Problem details >> Leave every image out, and print the remaining lines below exactly.

Provided data >>
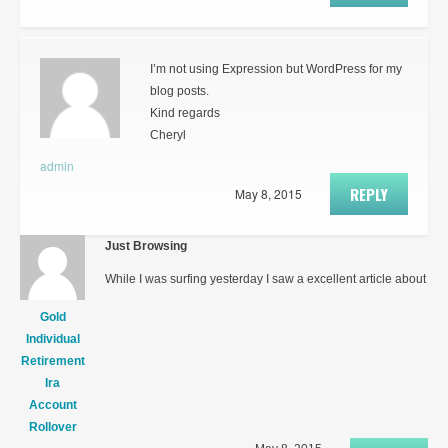
I’m not using Expression but WordPress for my
blog posts.
Kind regards
Cheryl
admin
REPLY
May 8, 2015
Just Browsing
While I was surfing yesterday I saw a excellent article about
Gold
Individual
Retirement
Ira
Account
Rollover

The answer >>
I’m not using Expression but WordPress for my
blog posts.
Kind regards
Cheryl
admin
REPLY
May 8, 2015
Just Browsing
While I was surfing yesterday I saw a excellent article about
Gold
Individual
Retirement
Ira
Account
Rollover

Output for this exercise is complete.